*Work item*. Pictures aside, please retype the whole listing word for word.

*Data for the task*.
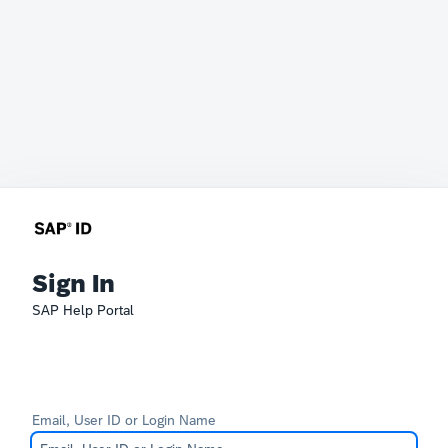
Sign In
SAP Help Portal
Email, User ID or Login Name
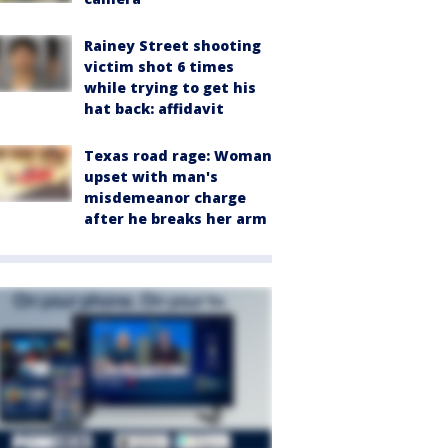
Rainey Street shooting
victim shot 6 times
while trying to get his
hat back: affidavit
Texas road rage: Woman
upset with man's
misdemeanor charge
after he breaks her arm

*Problem solution*.
Sign In
SAP Help Portal
Email, User ID or Login Name
Rainey Street shooting
victim shot 6 times
while trying to get his
hat back: affidavit
Texas road rage: Woman
upset with man's
misdemeanor charge
after he breaks her arm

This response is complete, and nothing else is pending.